Initial reaction by leaders of South Africa's 85 percent nonwhite majority was critical, and was accompanied by demands that the Group Areas Act be thrown out in its entirety.

Only one of the four nonwhites on the 17-member constitutional committee, T.L. Gounden, an Indian, signed the 150-page report, and that was with the notation that he opposes the principle of the Group Areas Act but believes that the recommendations will lead to its repeal.

The chairman of the committee, Andries Oosthuizen, said in a briefing of reporters that the underlying principle of the proposals was that no community should be integrated against the will of its residents. But at the same time, he said, neighborhoods that want to change their character through integration should not be barred from doing so.

Oosthuizen said, "You need to have an appreciation for a historic situation that has developed over the centuries.
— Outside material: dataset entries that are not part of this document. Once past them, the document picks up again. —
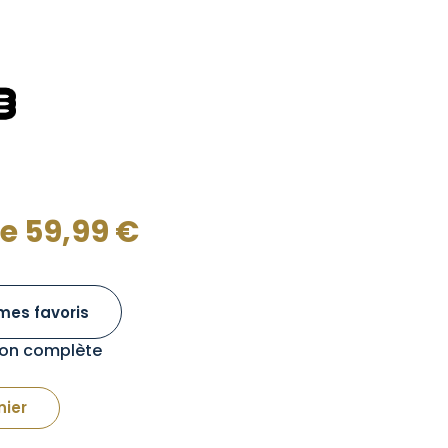
de
59,99
€
mes favoris
tion complète
nier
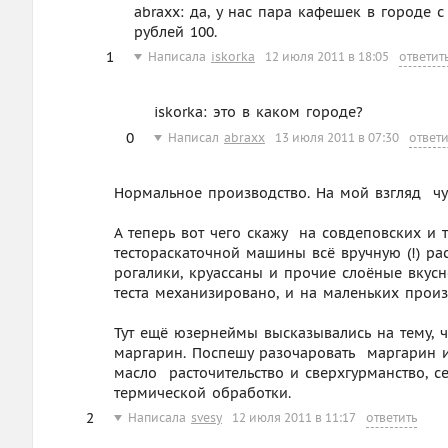
abraxx: да, у нас пара кафешек в городе 
рублей 100.
1
Написала
iskorka
12 июля 2011 в 18:05
ответит
iskorka: это в каком городе?
0
Написал
abraxx
13 июля 2011 в 07:30
ответи
Нормальное производство. На мой взгляд  ч
А теперь вот чего скажу  на совдеповских и
тестораскаточной машины всё вручную (!) ра
рогалики, круассаны и прочие слоёные вкусн
теста механизировано, и на маленьких произ
Тут ещё юзернеймы высказывались на тему, что
маргарин. Поспешу разочаровать  маргарин 
масло  расточительство и сверхгурманство, 
термической обработки.
2
Написала
svesy
12 июля 2011 в 11:17
ответить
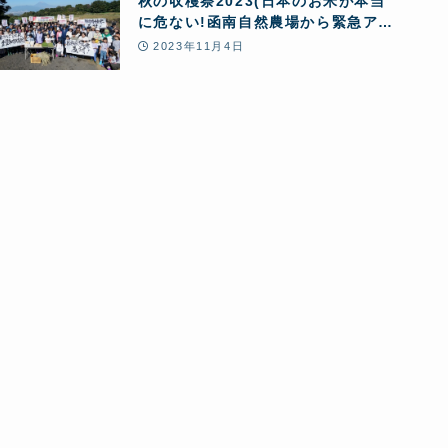
秋の収穫祭2023(日本のお米が本当
に危ない!函南自然農場から緊急アピ
ールを行いました)
2023年11月4日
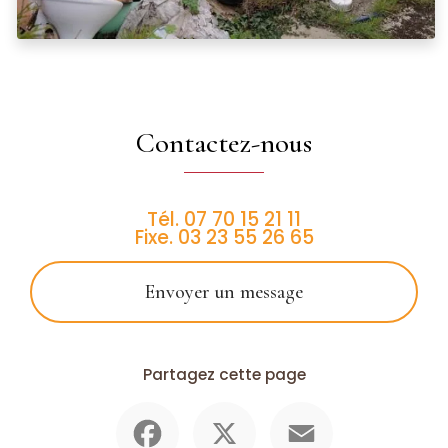
Contactez-nous
Tél.
07 70 15 21 11
Fixe.
03 23 55 26 65
Envoyer un message
Partagez cette page
Facebook
X
Email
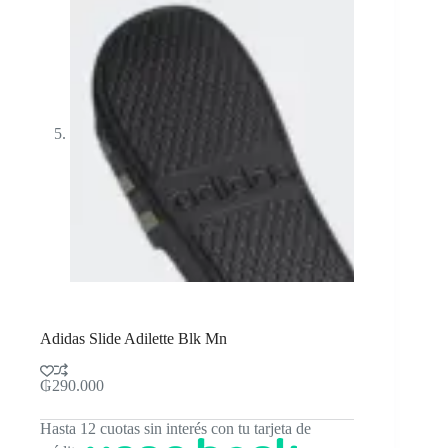
Adidas Slide Adilette Blk Mn
₲
290.000
Hasta 12 cuotas sin interés con tu tarjeta de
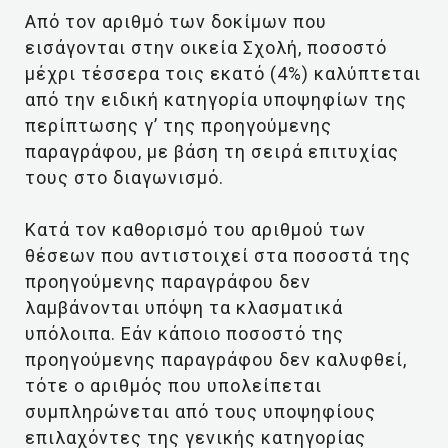
Από τον αριθμό των δοκίμων που
εισάγονται στην οικεία Σχολή, ποσοστό
μέχρι τέσσερα τοις εκατό (4%) καλύπτεται
από την ειδική κατηγορία υποψηφίων της
περίπτωσης γ’ της προηγούμενης
παραγράφου, με βάση τη σειρά επιτυχίας
τους στο διαγωνισμό.
Κατά τον καθορισμό του αριθμού των
θέσεων που αντιστοιχεί στα ποσοστά της
προηγούμενης παραγράφου δεν
λαμβάνονται υπόψη τα κλασματικά
υπόλοιπα. Εάν κάποιο ποσοστό της
προηγούμενης παραγράφου δεν καλυφθεί,
τότε ο αριθμός που υπολείπεται
συμπληρώνεται από τους υποψηφίους
επιλαχόντες της γενικής κατηγορίας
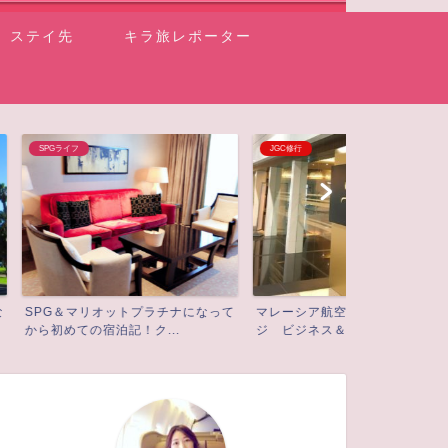
ステイ先
キラ旅レポーター
JGC修行
イベント情報
ットプラチナになって
マレーシア航空ゴールデンラウン
初ラジオ出演
記！ク...
ジ ビジネス＆ファーストラ...
リーマイレージ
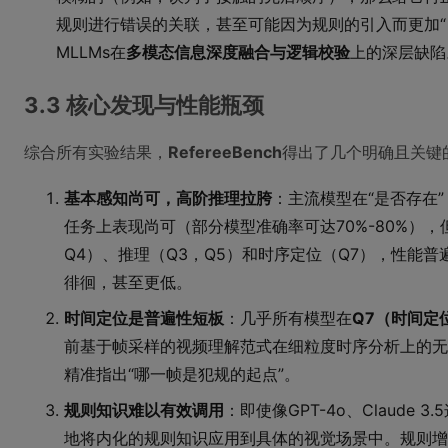
规则进行错误的关联，甚至可能因为规则的引入而更加“
MLLMs在
多模态信息深度融合与逻辑校验
上的深层缺陷
3.3 核心发现与性能瓶颈
综合所有实验结果，
RefereeBench
得出了几个明确且关键
基本感知尚可，高阶推理拉胯
：主流模型在“是否存在”
任务上表现尚可（部分模型准确率可达70%-80%）
Q4）、推理（Q3，Q5）和时序定位（Q7），性能普
徘徊，甚至更低。
时间定位是普遍性短板
：几乎所有模型在
Q7（时间定
前基于帧采样的视频理解范式在细粒度时序分析上的无
精准指出“哪一帧是犯规的起点”。
规则知识难以有效调用
：即使像GPT-4o、Claude
地将内化的规则知识应用到具体的视觉场景中。规则增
By totally uprooting this immediately, I think you're looking for trouble and insecurity."

President Pieter W. Botha has repeatedly declared his support for segregated communities and schools as guarantees of cultural values. A statement released by the state Bureau for Information on behalf of his office said the Group Areas Act, like any other law, is subject to amendment.

It added that while the government stands behind the principle that group rights must be protected, "it must also be possible to make provision for those who prefer a different lifestyle."

Government sources noted that Botha last year held up the release of a previous draft of the report because it did not deal adequately with the implications for voting rights in integrated communities.

The sources left the impression that today's recommendations would not have been released if there had been strong objections by Botha and his Cabinet.

Oosthuizen told reporters that once the recommendations are approved by the government, they could go into effect within six months.

The proposals provide two ways that blacks, those of mixed-race, known as Coloreds, and Indians can move out of their designated residential areas into other communities.

An individual black, for example, could apply for what in effect would be a zoning variance to move into a community designated for whites only. His request would be advertised and petitions, hearings and, in some cases, a referendum would follow.

Based on the consensus of the community, the local government would decide whether to grant permission. The system would replace the current practice of appealing to the central government for an exception permit to move into an area designated for people of another race.

Similarly, existing segregated communities could seek to change their status to "open" through the consensus procedure, and the developers of new housing projects could seek "open" status, subject to review and possible veto by the provincial administration.

The racial status of land in a community would be recorded on the title deed of houses, which could then be sold only to the permitted racial groups.

If a request to create a mixed neighborhood were turned down either by the local government or the provincial administration, a new application could not be submitted for two years.

One senior government official said that consideration was being given to a proposal -- not included in the report -- that would allow communities to place a percentage quota on the extent of integration.

Oosthuizen said that the provision for veto at the provincial level was designed to protect communities adjacent to residential areas that may opt for integration.

The chairman said that the "local option" formula was devised with the aim of protecting lower-income and elderly residents who would be unable to move out of a changing neighborhood.

The committee said in its report that any new legislation would have to deal with the reform's implications for voting rights at the local level.

"There can be no justification for two people living next door to each other to use the same services, and pay rates and taxes, and for one to have a say in the provision of services by voting for a representative, while the other has no say," the committee declared.

The report listed five options for the central government to consider: common voting rolls open to all; open voting rolls but with candidates restricted to the same color as the existing local government; leaving the decision to the local authority; separate voting rolls with separate governing boards, and no voting rights for those who integrate a newly opened residential area.